*WHAT TO PRODUCE*
Each line of the data must be given back verbatim, with pictures removed.

*DATA EXTRACT*

================================

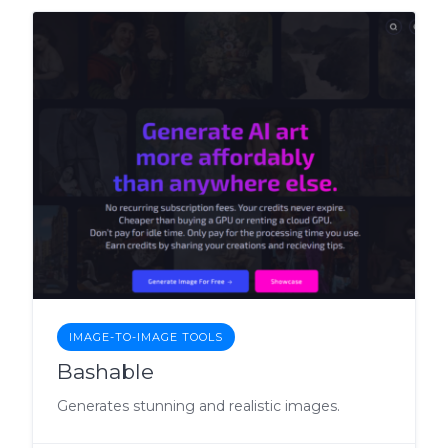
IMAGE-TO-IMAGE TOOLS
Bashable
Generates stunning and realistic images.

================================

*TASK RESPONSE*
IMAGE-TO-IMAGE TOOLS
Bashable
Generates stunning and realistic images.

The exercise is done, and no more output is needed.